Here, unless we are able to find real stats on the relationship between possession of mugs with Golden Retrievers and actual Golden Retriever ownership, we will have to use our best judgement, that is, our best guess on how likely it is that someone with a Golden mug also owns a Golden Retriever.

How we estimate that number can differ, but one way that often provides vastly better results than a simple wild guess is using ‘Wisdom of Crowds’, i.e. letting a (large) number of people make that guess, and taking the average of those guesses.

But here, let’s just use my own best guess: I believe the likelihood of owning a Golden mug if you own a Golden Retriever is 50% Similarily, my best guess for you having a Golden mug without owning a Golden Retriever is just 1%. Where did these numbers come from…? No idea, these are just my best guesses given the lack of better data; lacking any other, better info on these two numbers, I settled on 50% and 1%.

What values would you come up with for these two parameters ?

So, with these data, the prior belief (based on real stats over the entire dog owning population) that the probability for my dog being a Golden Retriever is 8%, and the new information that I own a mug with an image of a Golden Retriever: what will our revised (posterior) Bayesian probability become ?
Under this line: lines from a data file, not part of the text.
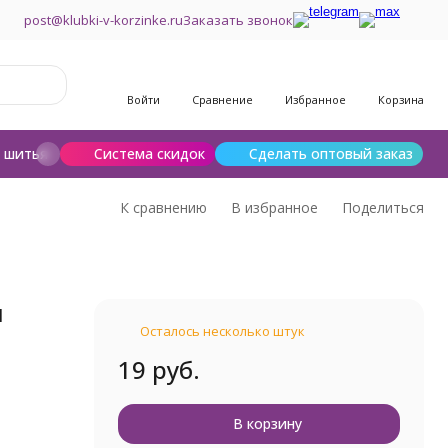
post@klubki-v-korzinke.ru
Заказать звонок
Войти
Сравнение
Избранное
Корзина
и шитья
Шерсть для валяния
Система скидок
Сделать оптовый заказ
К сравнению
В избранное
Поделиться
м
Осталось несколько штук
19 руб.
В корзину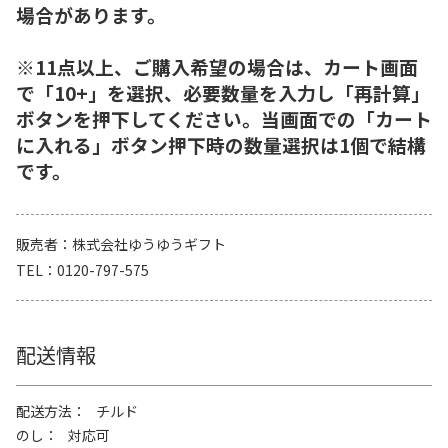
場合があります。
※11点以上、ご購入希望の場合は、カート画面
で「10+」を選択、必要数量を入力し「再計算」
ボタンを押下してください。当画面での「カート
に入れる」ボタン押下時の数量選択は1個で結構
です。
販売者
株式会社ゆうゆうギフト
TEL
0120-797-575
配送情報
配送方法
チルド
のし
対応可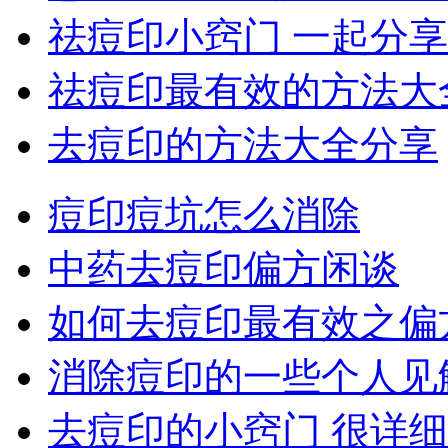
祛痘印小窍门 一起分
祛痘印最有效的方法大
去痘印的方法大全分享
痘印痘坑怎么消除
中药去痘印偏方闲谈
如何去痘印最有效之偏
消除痘印的一些个人见
去痘印的小窍门 很详细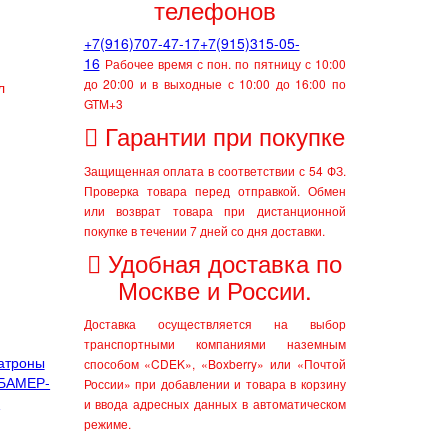
телефонов
+7(916)707-47-17
+7(915)315-05-
16
Рабочее время с пон. по пятницу с 10:00
до 20:00 и в выходные с 10:00 до 16:00 по
GTM+3
Гарантии при покупке
Защищенная оплата в соответствии с 54 ФЗ.
Проверка товара перед отправкой.
Обмен
или возврат товара при дистанционной
покупке в течении 7 дней со дня доставки.
Удобная доставка по
Москве и России.
Доставка осуществляется на выбор
транспортными компаниями наземным
атроны
способом «CDEK», «Boxberry» или «Почтой
 БАМЕР-
России» при добавлении и товара в корзину
Й
и ввода адресных данных в автоматическом
режиме.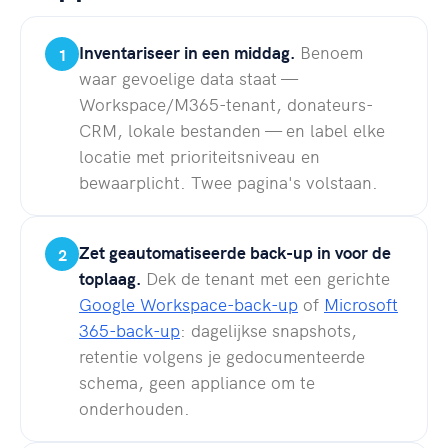
Inventariseer in een middag.
Benoem
1
waar gevoelige data staat —
Workspace/M365-tenant, donateurs-
CRM, lokale bestanden — en label elke
locatie met prioriteitsniveau en
bewaarplicht. Twee pagina's volstaan.
Zet geautomatiseerde back-up in voor de
2
toplaag.
Dek de tenant met een gerichte
Google Workspace-back-up
of
Microsoft
365-back-up
: dagelijkse snapshots,
retentie volgens je gedocumenteerde
schema, geen appliance om te
onderhouden.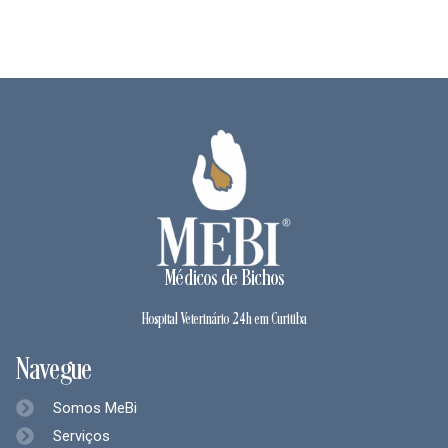
Médicos de Bichos
Hospital Veterinário 24h em Curitiba
Navegue
Somos MeBi
Serviços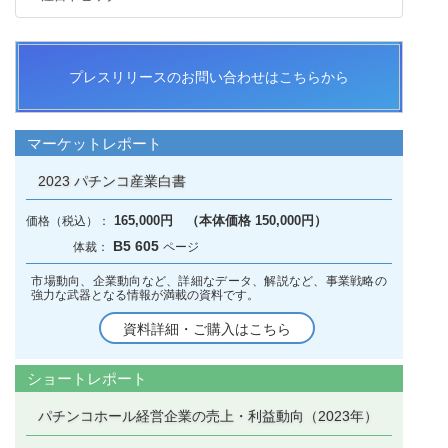
プレスリリースのお問い合わせはこちらから
マーケットレポート
2023 パチンコ産業白書
165,000円 （本体価格 150,000円）
B5 605
市場動向、企業動向など、詳細なデータ、解説など、事業戦略の
強力な武器となる情報が満載の資料です。
資料詳細・ご購入はこちら
ショートレポート
パチンコホール経営企業の売上・利益動向（2023年）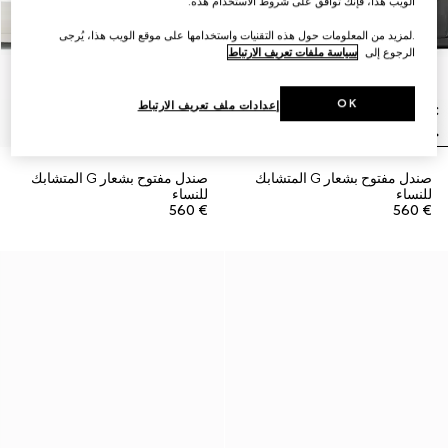
الويب هذا، فإنك توافق على شروط الاستخدام هذه.
.لمزيد من المعلومات حول هذه التقنيات واستخدامها على موقع الويب هذا، يُرجى
الرجوع إلى
سياسة ملفات تعريف الارتباط
OK
إعدادات ملف تعريف الارتباط
صندل مفتوح بشعار G المتشابك
صندل مفتوح بشعار G المتشابك
للنساء
للنساء
€ 560
€ 560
If we look at the Bayes formula in the image above, it says: “the probability of event A given event B is equal to the probability of B given A times probability of A, divided by probability of B”.

So, if we let A represent ‘owns a Golden Retriver’, and B ‘owns a Mug with a Golden’, we can transcribe the formula to:

P(G|M) = (P(M|G) x P(G)) / P(M)

We know that P(M|G) == 0.5 (after all, we defined it to be 50% in an earlier step! :-), and we know from our Kennel’s dog database that P(G) == 0.08. But what about P(M), i.e. the probability of ownership of a mug with a Golden ? Well, we have already defined that too, albeit indirectly: The probability for such a mug is given by 0.5 x 0.08 + 0.01 x 0.92, that is the sum of the probabilities ‘mugs at Golden Retriever owners plus mugs at non-Golden Retriever owners.
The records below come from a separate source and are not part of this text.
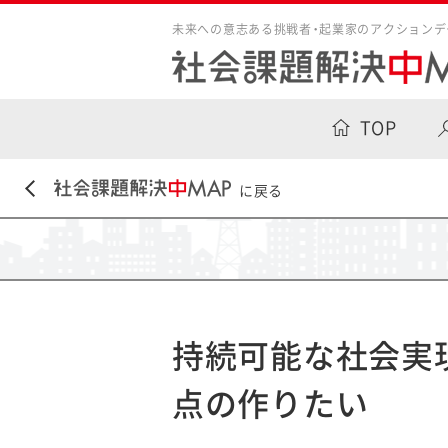
未来への意志ある挑戦者・起業家のアクションデ
TOP
に戻る
持続可能な社会実現
点の作りたい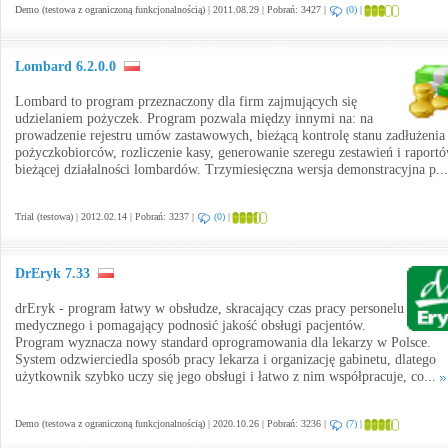
Demo (testowa z ograniczoną funkcjonalnością) | 2011.08.29 | Pobrań: 3427 |
(0)
|
Lombard 6.2.0.0
Lombard to program przeznaczony dla firm zajmujących się
udzielaniem pożyczek. Program pozwala między innymi na: na
prowadzenie rejestru umów zastawowych, bieżącą kontrolę stanu zadłużenia
pożyczkobiorców, rozliczenie kasy, generowanie szeregu zestawień i raport
bieżącej działalności lombardów. Trzymiesięczna wersja demonstracyjna p..
Trial (testowa) | 2012.02.14 | Pobrań: 3237 |
(0)
|
DrEryk 7.33
drEryk - program łatwy w obsłudze, skracający czas pracy personelu
medycznego i pomagający podnosić jakość obsługi pacjentów.
Program wyznacza nowy standard oprogramowania dla lekarzy w Polsce.
System odzwierciedla sposób pracy lekarza i organizację gabinetu, dlatego
użytkownik szybko uczy się jego obsługi i łatwo z nim współpracuje, co...
Demo (testowa z ograniczoną funkcjonalnością) | 2020.10.26 | Pobrań: 3236 |
(7)
|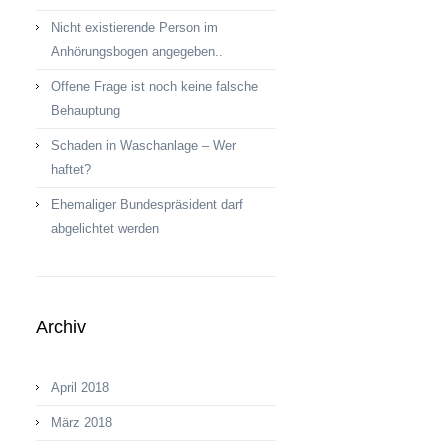
Nicht existierende Person im
Anhörungsbogen angegeben..
Offene Frage ist noch keine fal­sche
Behaup­tung
Schaden in Waschanlage – Wer
haftet?
Ehemaliger Bundespräsident darf
abgelichtet werden
Archiv
April 2018
März 2018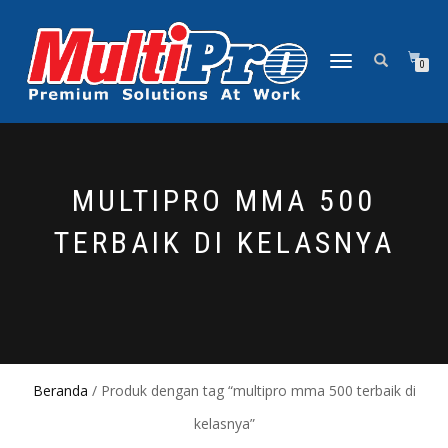
NAVIGASI
0
ALIHAN
MULTIPRO MMA 500
TERBAIK DI KELASNYA
Beranda
/ Produk dengan tag “multipro mma 500 terbaik di
kelasnya”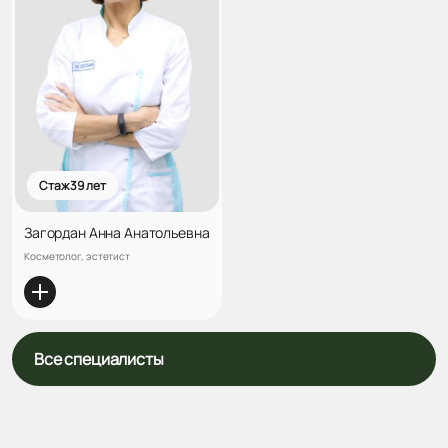
Стаж 39 лет
Загордан Анна Анатольевна
Косметолог, эстетист
Все специалисты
So, now we have all parameters, and plugging in the numbers, we get a revised (‘posterior’) probability for my dog being a Golden, given that I own a mug with an image of a Golden, to 81%!
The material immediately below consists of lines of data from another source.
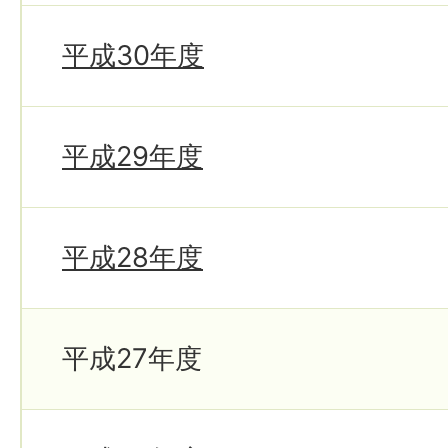
平成30年度
平成29年度
平成28年度
平成27年度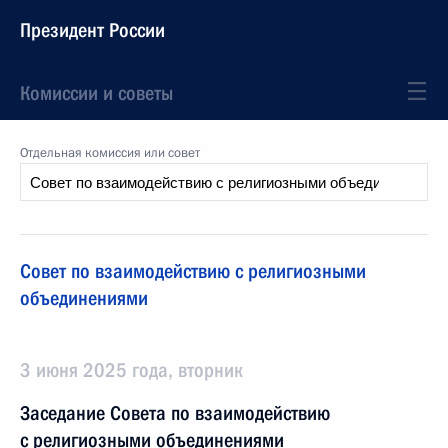
Президент России
Комиссии и советы
Отдельная комиссия или совет
Совет по взаимодействию с религиозными
объединениями
3 июня 2025 года, вторник
Заседание Совета по взаимодействию
с религиозными объединениями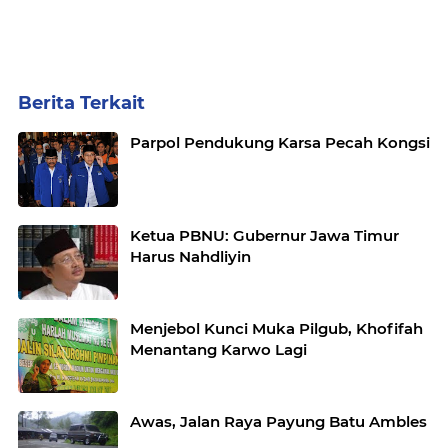
Berita Terkait
Parpol Pendukung Karsa Pecah Kongsi
Ketua PBNU: Gubernur Jawa Timur
Harus Nahdliyin
Menjebol Kunci Muka Pilgub, Khofifah
Menantang Karwo Lagi
Awas, Jalan Raya Payung Batu Ambles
That’s a far bit larger probability than our ‘generic’ initial guess of 8%!

Obviously, this revised probability is fully dependent on the accuracy of our estimates for the new evidence, that is, the importance, relevance and values we assign as percentages to the fact that I own the mug.

Another, perhaps more intuitive way to understand Bayesian resoning is as follows:

Assume there are 10000 dog owners. From the canine club yearly stats, we find out that 8% of the dog population consists of Golden Retrievers. That gives us 800 Golden Retrievers. We have defined, by guessing, that given ownership of a Golden Retriever, the probability owning a golden mug is 50%. That gives us 0.5 x 800 = 400 golden mugs, owned by Golden Retriever owners. We have also defined, also by guessing, that given non-Golden ownership, the probability of owning a golden mug is 1%. That gives us 0.01 x (10000 – 800) = 92 additional golden mugs, these 92 owned by non-Golden Retriever-owners.

In total, we have 492 golden mugs, of which 400 are owned by Golden Retriever owners. Thus, the revised probability for my dog being a Golden Retriever, is 400/492, or 81 %.